Filler

Filler

Big Change

To the Editor,

I am greatly disappointed with you. My spouse and I read on Thursday about how you covered your building with pennies and knew we had to see it ("Pennies For Our Thoughts," Tucson Weekly, March 14). Not knowing how long it would be in that state, we went across town on Saturday to view your building. We live on the eastside, so this was a special trip. We were very upset to discover the building was already cleaned up and not a penny to be found.

Mailbag Nowhere in your article was it implied, stated or alluded to that the pennies would not be on display for at least a week. I felt very letdown. This action was worthy of those you criticize in The Skinny--deceitful or at the very least misleading.

--Mrs. Ron Larson

Editor's note: Our apologies to everyone who didn't get a chance to see our spectacular penny-coated headquarters. Unfortunately, some troublesome cranks in our neighborhood association were not nearly as happy with the project as we were, and complained the half-million coins were not in keeping with the "historic nature" of our 'hood. After they made a complaint down at City Hall, we learned--get this--we needed some permit-in-triplicate to cover our building with pennies. Boy, talk about Big Brother!

Anyway, the City Council had some "executive session emergency meeting" and ordered the coins stripped immediately. While we reluctantly went along with their order, we've also been in touch with our attorneys, and we can promise you this: We will fight City Hall and, one day, the pennies will rise again!

Smoked

To the Editor,

I have never liked or understood why you run phone sex ads and support their contribution to emotional dissociation and psychological abuse. And then I pick up the latest Weekly and out falls a shiny little packet of cigarette advertising.

You present yourself as a principled newspaper, shining a light into dark corporate corners. It's time to practice your own principles. If you sell space to phone-sex bucket shops or Joe Camel, how different is that really from county supervisors rolling over for SAHBA or congressmen talking dirty for PAC money?

Maybe you need a more aggressive and discriminating ad manager.

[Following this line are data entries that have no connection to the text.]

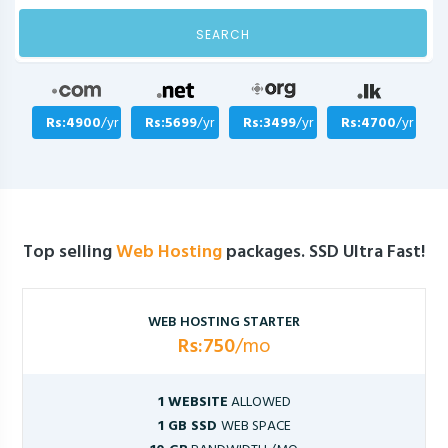
SEARCH
Rs:4900
/yr
Rs:5699
/yr
Rs:3499
/yr
Rs:4700
/yr
Top selling
Web Hosting
packages. SSD Ultra Fast!
WEB HOSTING STARTER
Rs:750
/mo
1 WEBSITE
ALLOWED
1 GB SSD
WEB SPACE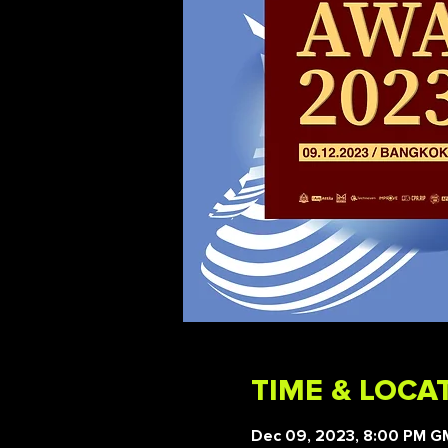
TIME & LOCA
Dec 09, 2023, 8:00 PM 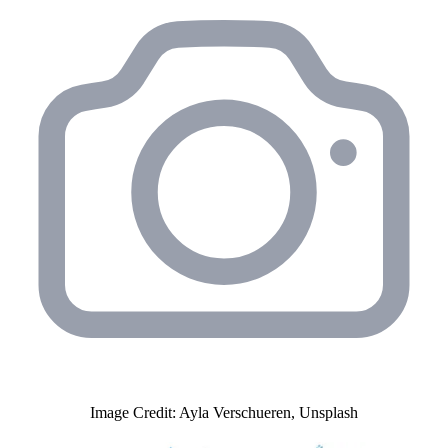
Image Credit: Ayla Verschueren, Unsplash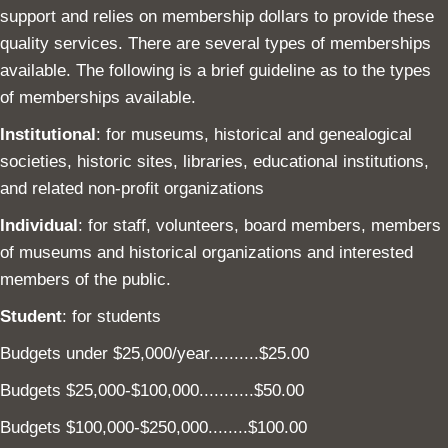
support and relies on membership dollars to provide these
quality services. There are several types of memberships
available. The following is a brief guideline as to the types
of memberships available.
Institutional
: for museums, historical and genealogical
societies, historic sites, libraries, educational institutions,
and related non-profit organizations
Individual
: for staff, volunteers, board members, members
of museums and historical organizations and interested
members of the public.
Student
: for students
Budgets under $25,000/year..........$25.00
Budgets $25,000-$100,000...........$50.00
Budgets $100,000-$250,000........$100.00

Maybe you need to ask your readers for donations. When you first started running your "Cum Stick It In Me" section, I called to object and was told such income makes a real difference to draw the paper's survival; if it truly does, maybe it's time to the line at relying on cellular hookers and peddlers of legal dope to keep on printing weekly outbursts of moral superiority.

--Hallaj Bowman

To the Editor,

I find it absolutely amazing that the Tucson Weekly, which takes such a high moral ground with regard to local and state politicians, developers who scar the earth, and much else that is not right with society, agreed to not only run an ad for Camel cigarettes that research has shown is highly recognizable by children, but also included a fancy Camel drop-out ad that promotes cigarette use. Oddly enough, I came across this ad at a health-care facility.

Sure, tobacco is legal (at least to those over 17), but we know that almost everyone who becomes addicted to nicotine does so before the age of 18. We also know that tobacco use (addiction) results in more premature death than alcohol, heroin, cocaine, and AIDS combined!

With over 400,000 premature deaths per year in the U.S. alone due to tobacco, it is time for The Weekly to decide: Are you part of the solution or part of the problem?

--Scott J. Leischow

Sounding Off

To the Editor,

Regarding "Airwave Fave" (Tucson Weekly, March 7): I am an older radio listener who really liked the ECHO. I pass through Tucson about 10 times a year and even had them programmed into my car radio. But the new format sucks. It seems radio everywhere is the same: Greedy station owners keep changing the format to gain new listeners.

I don't blame them for trying to make a buck, but I think they are all missing a very important fact: Many radio listeners are not bubble gummers, dopers, teeny boppers or gang-bangers. Some of us are over 40 (hard to believe) and grew up with radio, not Nintendo. Many of us do not listen to elevator music. The ECHO sure gave me an eclectic mix of new stuff, classic rock, reggae, and sometimes even folk. Surely I wasn't the only listener. Bring back good radio--please.

--Marvin Kemel

Loose Cannon

To the Editor,

Photo I love the pulp you folks put out every week. Keep up the exceptional job!

I would like to see more music reviews from you because I'm not sure I trust some joker at Rolling Stone for their impression of a band.

The Skinny kicks ass! It reminds me of your Phoenix cousin New Times when it was a better paper (not that I've had a chance to read it recently). All of your writers are informative and rambunctious.

Lastly, get that bum Max Cannon and his secret files out of this small town paper and into mass syndication elsewhere. That guy should be locked up and have his psyche examined. (Between you and me, I like the bugger, but I'm afraid "they" might find out and put me in the same cell with the demented genius.) He should be making millions exploiting his disturbingly humorous strip.

--Joe Vazquez

Editor's note: Red Meatheads, rejoice! Details are sketchy, but rumor has it Max Cannon has signed a deal with the enigmatic Black Springs Books to publish 100 prime slices of "Red Meat." in handsome book form this spring.